YEREVAN (Reuters) – Armenia said early on Sunday that neighbouring Azerbaijan had attacked civilian settlements in the Nagorno-Karabakh region and urged the population in the disputed region to seek refuge in shelters.
Armenia’s Defence Ministry said that its troops had downed two Azerbaijani helicopters and three drones in response to an attack it said began at 0410 GMT against civilian settlements, including the regional capital of Stepanakert.
“Our response will be proportionate, and the military-political leadership of Azerbaijan bears full responsibility for the situation,” the Armenian Defence Ministry said in a statement.
Azerbaijan’s Defence Ministry, in turn, said it had launched a military operation along the “contact line,” a heavily-mined no-man’s-land that separates the Armenian-backed forces from Azeri troops in the region, Russian news agencies reported.
The ministry said that an Azerbaijani helicopter had been downed but that its crew had survived.
The two former Soviet countries have long been in conflict over Azerbaijan’s breakaway, mainly ethnic-Armenian region of Nagorno-Karabakh, and border clashes have intensified in recent months.

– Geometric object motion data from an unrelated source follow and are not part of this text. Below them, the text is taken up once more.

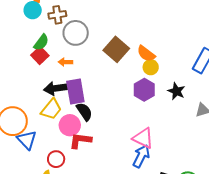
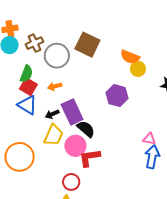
brown square: (116, 49) -> (87, 45), moved
black arrow: (56, 88) -> (52, 114), size x0.6
purple hexagon: (144, 90) -> (117, 96), moved
pink triangle: (143, 138) -> (149, 139), size x0.6
blue triangle: (27, 140) -> (27, 105), moved

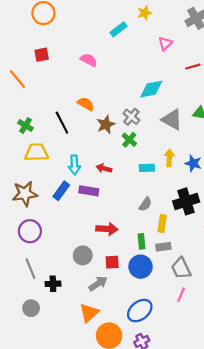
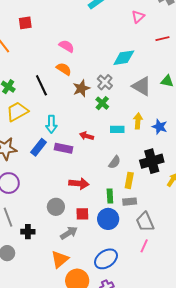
pink semicircle: (89, 60) -> (67, 46), moved
yellow trapezoid: (36, 152) -> (17, 111), turned -30
red arrow: (104, 168) -> (87, 136), moved

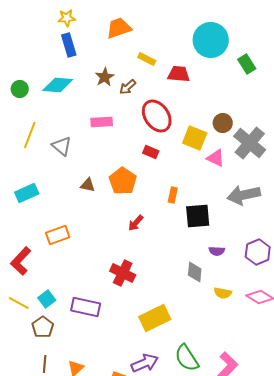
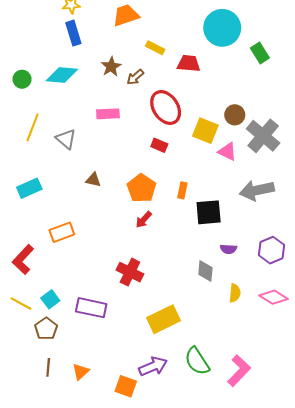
orange pentagon: (123, 181) -> (141, 188), moved
yellow semicircle: (223, 293) -> (235, 293), turned -96

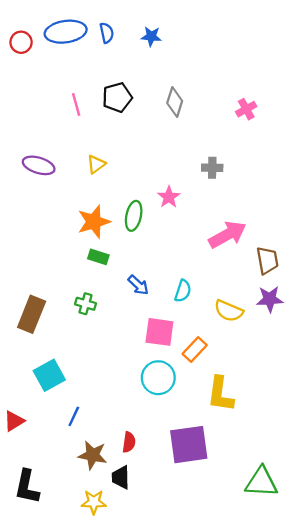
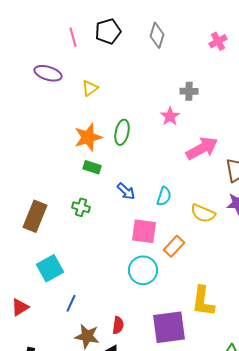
purple ellipse: (39, 165) -> (48, 73), moved
pink star: (169, 197) -> (170, 116), moved
yellow L-shape: (220, 394) -> (203, 301), moved

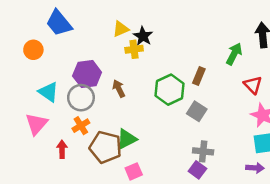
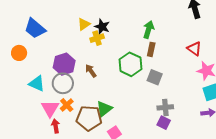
green arrow: (234, 54) -> (148, 30), moved
pink triangle: (36, 124) -> (50, 108), moved

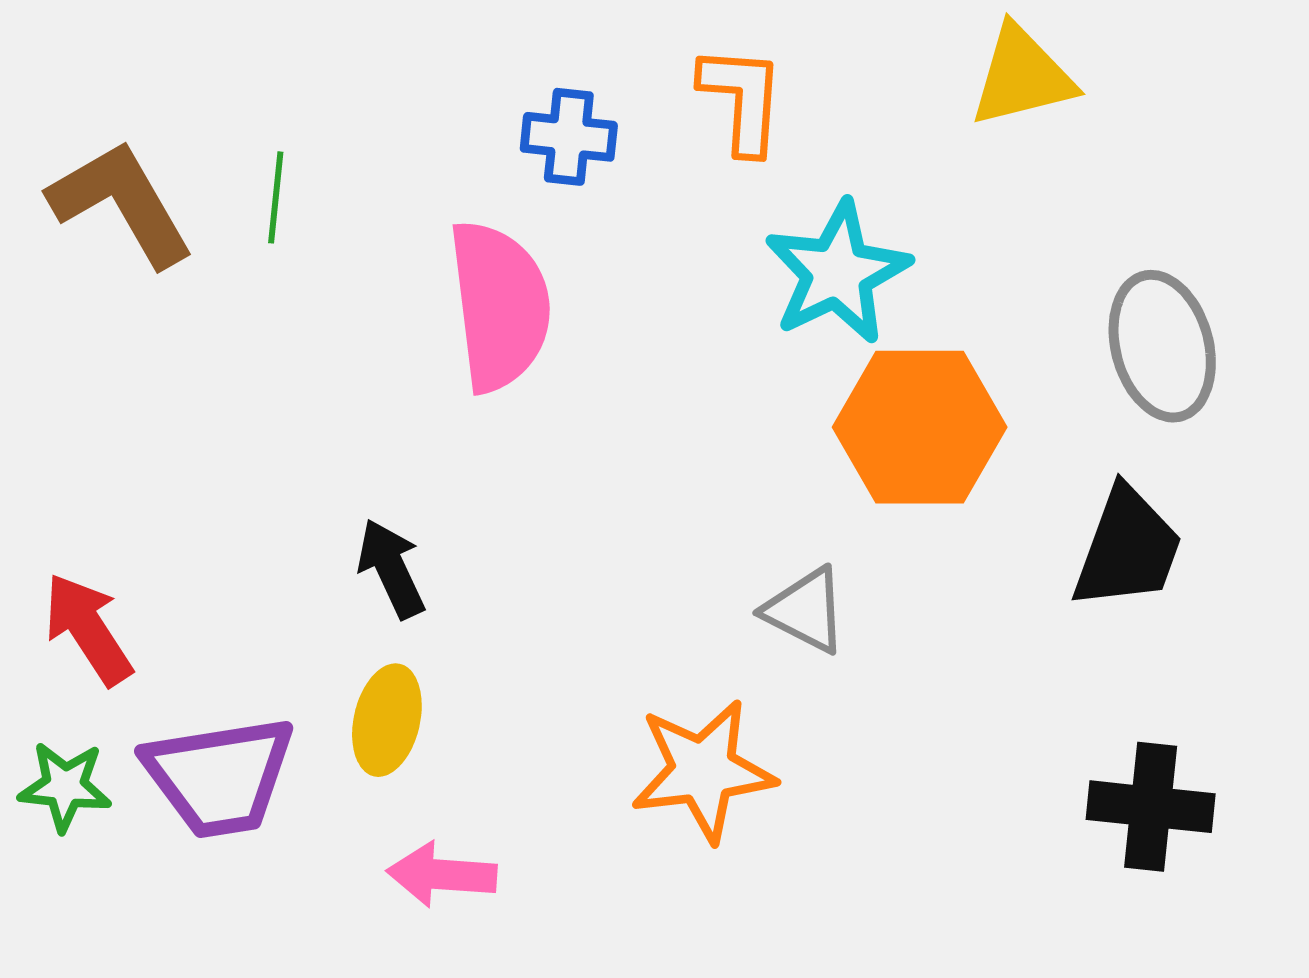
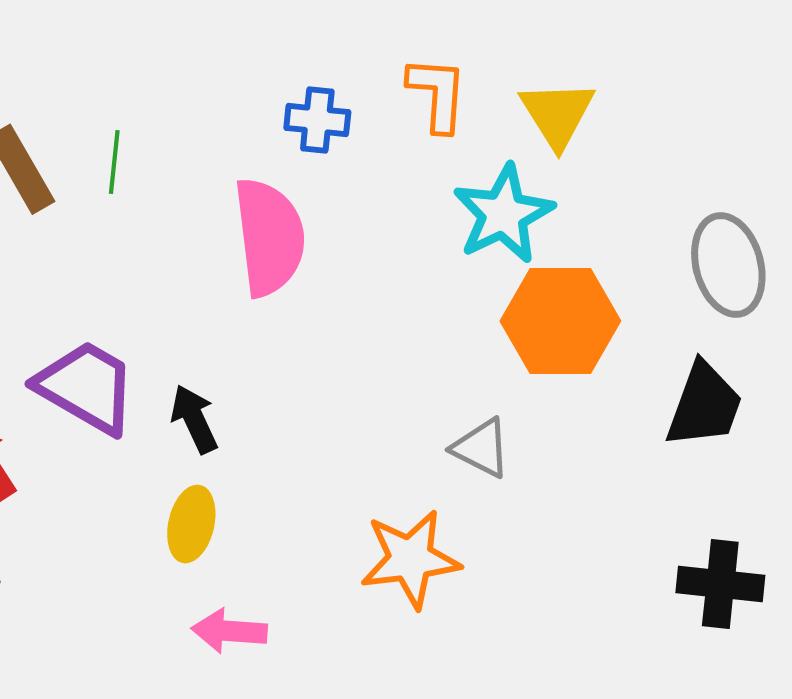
yellow triangle: (1022, 76) -> (557, 114), moved, turned -48
purple trapezoid: (219, 776) -> (86, 387), moved, turned -141

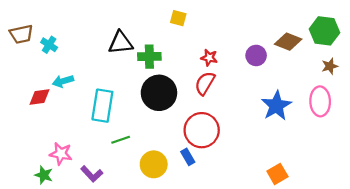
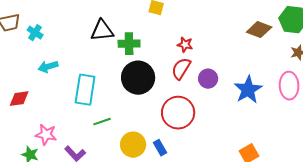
purple circle: (256, 55) -> (208, 79), moved
red diamond: (39, 97) -> (19, 99), moved
blue rectangle: (188, 157) -> (160, 148), moved

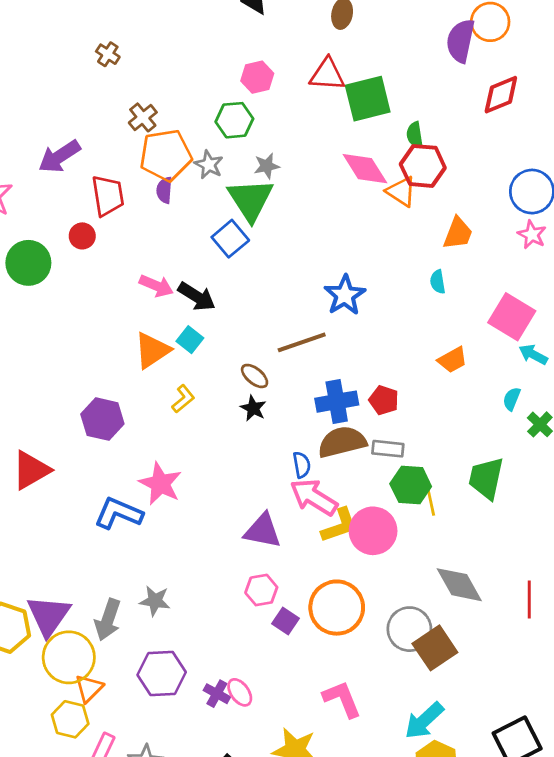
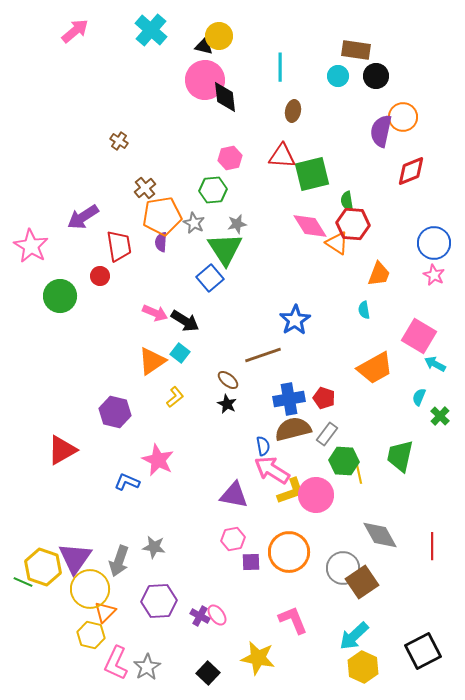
orange trapezoid: (452, 360) -> (375, 368), size x1.6
gray rectangle: (388, 449) -> (327, 434), turned -60
blue L-shape: (119, 513) -> (127, 482), size x0.7
purple square: (286, 621) -> (251, 562), turned -36

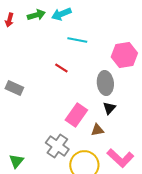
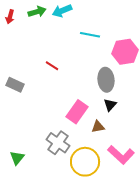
cyan line: (77, 40) -> (90, 35), moved
red line: (61, 68) -> (52, 66), moved

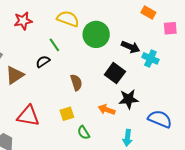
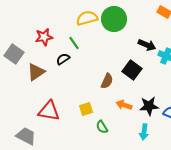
yellow semicircle: (68, 19) -> (87, 18), turned -35
red star: (23, 21) -> (44, 37), moved
green circle: (96, 34) -> (114, 19), moved
brown semicircle: (76, 82) -> (107, 81), moved, turned 42
black star: (129, 99) -> (149, 106), moved

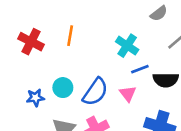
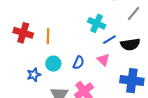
orange line: (70, 36) -> (48, 36), moved
blue semicircle: (95, 92) -> (78, 63), size x0.6

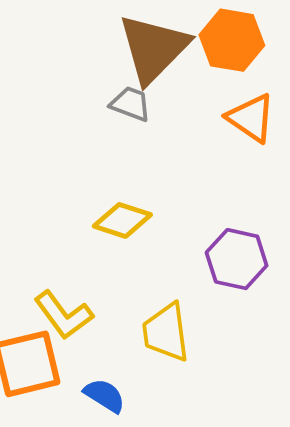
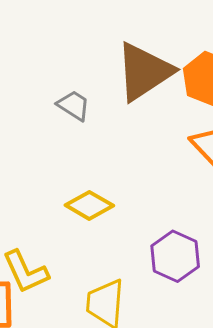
gray trapezoid: (131, 104) -> (74, 105), moved

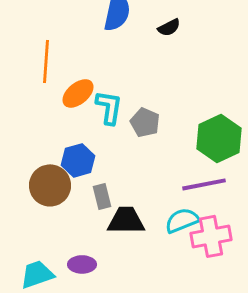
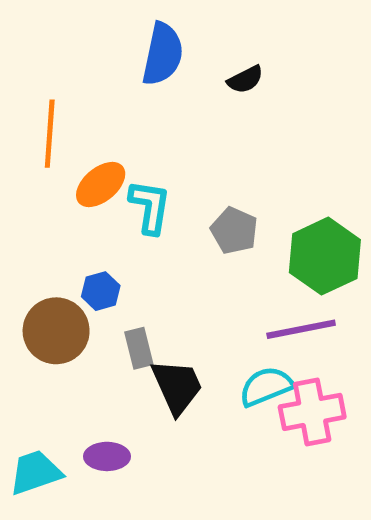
gray pentagon: (145, 122) -> (234, 231), moved
blue hexagon: (78, 160) -> (101, 291), size x0.7
black trapezoid: (126, 220) -> (177, 386), turned 66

Armenia’s Foreign Ministry condemned what it called the “aggression of the military-political leadership of Azerbaijan” and said the Armenian side would deliver an appropriate military and political response.
Ethnic Armenians in Nagorno-Karabakh declared independence during a conflict that broke out as the Soviet Union collapsed in 1991.
Though a ceasefire was agreed in 1994, Azerbaijan and Armenia frequently accuse each other of attacks around Nagorno-Karabakh and along the separate Azeri-Armenian frontier.